The exercise calls for a faithful copy of all the data.

:: EXTRACTED ENTRIES ::

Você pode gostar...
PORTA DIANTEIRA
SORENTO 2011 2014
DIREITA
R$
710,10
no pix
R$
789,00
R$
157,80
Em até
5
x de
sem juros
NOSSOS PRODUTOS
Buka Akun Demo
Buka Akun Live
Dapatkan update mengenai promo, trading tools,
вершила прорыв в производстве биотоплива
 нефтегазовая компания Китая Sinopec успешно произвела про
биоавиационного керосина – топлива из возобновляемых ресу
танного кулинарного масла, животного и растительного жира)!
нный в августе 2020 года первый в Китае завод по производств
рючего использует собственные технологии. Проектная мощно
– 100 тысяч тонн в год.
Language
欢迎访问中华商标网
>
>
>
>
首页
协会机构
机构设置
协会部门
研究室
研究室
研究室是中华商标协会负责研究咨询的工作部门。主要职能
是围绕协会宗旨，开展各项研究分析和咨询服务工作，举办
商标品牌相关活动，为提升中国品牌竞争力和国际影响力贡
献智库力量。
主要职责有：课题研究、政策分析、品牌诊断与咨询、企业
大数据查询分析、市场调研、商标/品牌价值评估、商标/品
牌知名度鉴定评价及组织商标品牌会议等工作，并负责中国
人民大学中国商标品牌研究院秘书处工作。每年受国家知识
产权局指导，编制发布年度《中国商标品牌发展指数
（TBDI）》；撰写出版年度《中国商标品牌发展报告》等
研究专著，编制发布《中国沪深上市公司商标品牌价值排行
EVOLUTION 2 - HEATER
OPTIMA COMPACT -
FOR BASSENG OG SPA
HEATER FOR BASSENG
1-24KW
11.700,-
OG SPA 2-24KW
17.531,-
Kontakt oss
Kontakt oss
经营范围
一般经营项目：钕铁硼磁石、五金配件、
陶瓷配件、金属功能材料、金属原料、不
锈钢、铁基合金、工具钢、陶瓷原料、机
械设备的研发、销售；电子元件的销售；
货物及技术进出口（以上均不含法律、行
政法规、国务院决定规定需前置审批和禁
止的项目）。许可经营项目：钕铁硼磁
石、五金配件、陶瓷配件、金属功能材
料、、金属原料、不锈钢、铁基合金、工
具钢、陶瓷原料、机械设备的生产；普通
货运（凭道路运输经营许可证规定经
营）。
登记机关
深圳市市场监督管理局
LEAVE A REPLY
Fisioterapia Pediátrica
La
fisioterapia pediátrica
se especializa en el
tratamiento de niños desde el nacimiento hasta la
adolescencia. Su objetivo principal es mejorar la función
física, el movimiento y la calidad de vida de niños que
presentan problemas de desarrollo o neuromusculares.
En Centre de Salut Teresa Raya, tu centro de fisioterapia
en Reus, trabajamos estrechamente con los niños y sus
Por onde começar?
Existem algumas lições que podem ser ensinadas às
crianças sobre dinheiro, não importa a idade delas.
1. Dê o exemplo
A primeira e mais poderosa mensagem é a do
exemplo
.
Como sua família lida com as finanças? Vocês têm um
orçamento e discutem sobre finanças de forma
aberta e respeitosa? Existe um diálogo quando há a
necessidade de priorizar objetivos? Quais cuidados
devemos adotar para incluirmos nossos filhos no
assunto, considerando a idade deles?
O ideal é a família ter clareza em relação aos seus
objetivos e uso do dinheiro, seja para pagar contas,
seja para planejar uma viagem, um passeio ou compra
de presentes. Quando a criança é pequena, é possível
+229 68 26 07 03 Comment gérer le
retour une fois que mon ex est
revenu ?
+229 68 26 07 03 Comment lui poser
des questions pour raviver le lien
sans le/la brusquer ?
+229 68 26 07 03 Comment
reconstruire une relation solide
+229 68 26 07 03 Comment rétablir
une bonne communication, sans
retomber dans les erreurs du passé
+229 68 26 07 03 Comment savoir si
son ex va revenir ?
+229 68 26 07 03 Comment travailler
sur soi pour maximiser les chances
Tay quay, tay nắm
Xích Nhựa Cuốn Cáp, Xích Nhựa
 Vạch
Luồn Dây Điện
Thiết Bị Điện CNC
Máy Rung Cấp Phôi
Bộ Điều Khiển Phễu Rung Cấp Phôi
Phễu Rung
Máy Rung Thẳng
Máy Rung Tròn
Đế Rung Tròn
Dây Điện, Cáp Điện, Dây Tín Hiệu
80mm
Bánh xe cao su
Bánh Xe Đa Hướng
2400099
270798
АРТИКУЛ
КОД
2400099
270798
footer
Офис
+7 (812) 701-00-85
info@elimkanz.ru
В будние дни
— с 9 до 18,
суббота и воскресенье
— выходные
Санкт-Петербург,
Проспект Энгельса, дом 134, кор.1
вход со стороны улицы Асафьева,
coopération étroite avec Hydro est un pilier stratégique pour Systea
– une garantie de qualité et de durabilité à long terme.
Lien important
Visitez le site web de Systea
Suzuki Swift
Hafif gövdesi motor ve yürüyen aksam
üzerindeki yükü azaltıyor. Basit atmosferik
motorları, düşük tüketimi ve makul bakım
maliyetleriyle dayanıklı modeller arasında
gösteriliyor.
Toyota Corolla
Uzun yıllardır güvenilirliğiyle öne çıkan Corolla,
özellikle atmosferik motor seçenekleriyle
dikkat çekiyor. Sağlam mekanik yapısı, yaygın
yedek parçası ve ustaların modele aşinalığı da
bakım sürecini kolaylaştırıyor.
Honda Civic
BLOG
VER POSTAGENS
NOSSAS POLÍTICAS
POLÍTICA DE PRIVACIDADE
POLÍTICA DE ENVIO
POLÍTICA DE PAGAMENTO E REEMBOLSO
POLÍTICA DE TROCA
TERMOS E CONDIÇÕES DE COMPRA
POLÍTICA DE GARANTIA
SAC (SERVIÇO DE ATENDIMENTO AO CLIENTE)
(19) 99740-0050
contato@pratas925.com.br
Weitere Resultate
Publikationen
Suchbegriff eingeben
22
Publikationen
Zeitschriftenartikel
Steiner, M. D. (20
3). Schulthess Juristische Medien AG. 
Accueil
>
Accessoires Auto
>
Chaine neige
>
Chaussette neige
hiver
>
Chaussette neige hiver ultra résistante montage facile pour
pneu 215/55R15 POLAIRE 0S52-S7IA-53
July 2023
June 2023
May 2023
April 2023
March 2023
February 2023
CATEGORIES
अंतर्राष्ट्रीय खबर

:::

→ **ANSWER BOX**
Você pode gostar...
PORTA DIANTEIRA
SORENTO 2011 2014
DIREITA
R$
710,10
no pix
R$
789,00
R$
157,80
Em até
5
x de
sem juros
NOSSOS PRODUTOS
Buka Akun Demo
Buka Akun Live
Dapatkan update mengenai promo, trading tools,
вершила прорыв в производстве биотоплива
 нефтегазовая компания Китая Sinopec успешно произвела про
биоавиационного керосина – топлива из возобновляемых ресу
танного кулинарного масла, животного и растительного жира)!
нный в августе 2020 года первый в Китае завод по производств
рючего использует собственные технологии. Проектная мощно
– 100 тысяч тонн в год.
Language
欢迎访问中华商标网
>
>
>
>
首页
协会机构
机构设置
协会部门
研究室
研究室
研究室是中华商标协会负责研究咨询的工作部门。主要职能
是围绕协会宗旨，开展各项研究分析和咨询服务工作，举办
商标品牌相关活动，为提升中国品牌竞争力和国际影响力贡
献智库力量。
主要职责有：课题研究、政策分析、品牌诊断与咨询、企业
大数据查询分析、市场调研、商标/品牌价值评估、商标/品
牌知名度鉴定评价及组织商标品牌会议等工作，并负责中国
人民大学中国商标品牌研究院秘书处工作。每年受国家知识
产权局指导，编制发布年度《中国商标品牌发展指数
（TBDI）》；撰写出版年度《中国商标品牌发展报告》等
研究专著，编制发布《中国沪深上市公司商标品牌价值排行
EVOLUTION 2 - HEATER
OPTIMA COMPACT -
FOR BASSENG OG SPA
HEATER FOR BASSENG
1-24KW
11.700,-
OG SPA 2-24KW
17.531,-
Kontakt oss
Kontakt oss
经营范围
一般经营项目：钕铁硼磁石、五金配件、
陶瓷配件、金属功能材料、金属原料、不
锈钢、铁基合金、工具钢、陶瓷原料、机
械设备的研发、销售；电子元件的销售；
货物及技术进出口（以上均不含法律、行
政法规、国务院决定规定需前置审批和禁
止的项目）。许可经营项目：钕铁硼磁
石、五金配件、陶瓷配件、金属功能材
料、、金属原料、不锈钢、铁基合金、工
具钢、陶瓷原料、机械设备的生产；普通
货运（凭道路运输经营许可证规定经
营）。
登记机关
深圳市市场监督管理局
LEAVE A REPLY
Fisioterapia Pediátrica
La
fisioterapia pediátrica
se especializa en el
tratamiento de niños desde el nacimiento hasta la
adolescencia. Su objetivo principal es mejorar la función
física, el movimiento y la calidad de vida de niños que
presentan problemas de desarrollo o neuromusculares.
En Centre de Salut Teresa Raya, tu centro de fisioterapia
en Reus, trabajamos estrechamente con los niños y sus
Por onde começar?
Existem algumas lições que podem ser ensinadas às
crianças sobre dinheiro, não importa a idade delas.
1. Dê o exemplo
A primeira e mais poderosa mensagem é a do
exemplo
.
Como sua família lida com as finanças? Vocês têm um
orçamento e discutem sobre finanças de forma
aberta e respeitosa? Existe um diálogo quando há a
necessidade de priorizar objetivos? Quais cuidados
devemos adotar para incluirmos nossos filhos no
assunto, considerando a idade deles?
O ideal é a família ter clareza em relação aos seus
objetivos e uso do dinheiro, seja para pagar contas,
seja para planejar uma viagem, um passeio ou compra
de presentes. Quando a criança é pequena, é possível
+229 68 26 07 03 Comment gérer le
retour une fois que mon ex est
revenu ?
+229 68 26 07 03 Comment lui poser
des questions pour raviver le lien
sans le/la brusquer ?
+229 68 26 07 03 Comment
reconstruire une relation solide
+229 68 26 07 03 Comment rétablir
une bonne communication, sans
retomber dans les erreurs du passé
+229 68 26 07 03 Comment savoir si
son ex va revenir ?
+229 68 26 07 03 Comment travailler
sur soi pour maximiser les chances
Tay quay, tay nắm
Xích Nhựa Cuốn Cáp, Xích Nhựa
 Vạch
Luồn Dây Điện
Thiết Bị Điện CNC
Máy Rung Cấp Phôi
Bộ Điều Khiển Phễu Rung Cấp Phôi
Phễu Rung
Máy Rung Thẳng
Máy Rung Tròn
Đế Rung Tròn
Dây Điện, Cáp Điện, Dây Tín Hiệu
80mm
Bánh xe cao su
Bánh Xe Đa Hướng
2400099
270798
АРТИКУЛ
КОД
2400099
270798
footer
Офис
+7 (812) 701-00-85
info@elimkanz.ru
В будние дни
— с 9 до 18,
суббота и воскресенье
— выходные
Санкт-Петербург,
Проспект Энгельса, дом 134, кор.1
вход со стороны улицы Асафьева,
coopération étroite avec Hydro est un pilier stratégique pour Systea
– une garantie de qualité et de durabilité à long terme.
Lien important
Visitez le site web de Systea
Suzuki Swift
Hafif gövdesi motor ve yürüyen aksam
üzerindeki yükü azaltıyor. Basit atmosferik
motorları, düşük tüketimi ve makul bakım
maliyetleriyle dayanıklı modeller arasında
gösteriliyor.
Toyota Corolla
Uzun yıllardır güvenilirliğiyle öne çıkan Corolla,
özellikle atmosferik motor seçenekleriyle
dikkat çekiyor. Sağlam mekanik yapısı, yaygın
yedek parçası ve ustaların modele aşinalığı da
bakım sürecini kolaylaştırıyor.
Honda Civic
BLOG
VER POSTAGENS
NOSSAS POLÍTICAS
POLÍTICA DE PRIVACIDADE
POLÍTICA DE ENVIO
POLÍTICA DE PAGAMENTO E REEMBOLSO
POLÍTICA DE TROCA
TERMOS E CONDIÇÕES DE COMPRA
POLÍTICA DE GARANTIA
SAC (SERVIÇO DE ATENDIMENTO AO CLIENTE)
(19) 99740-0050
contato@pratas925.com.br
Weitere Resultate
Publikationen
Suchbegriff eingeben
22
Publikationen
Zeitschriftenartikel
Steiner, M. D. (20
3). Schulthess Juristische Medien AG. 
Accueil
>
Accessoires Auto
>
Chaine neige
>
Chaussette neige
hiver
>
Chaussette neige hiver ultra résistante montage facile pour
pneu 215/55R15 POLAIRE 0S52-S7IA-53
July 2023
June 2023
May 2023
April 2023
March 2023
February 2023
CATEGORIES
अंतर्राष्ट्रीय खबर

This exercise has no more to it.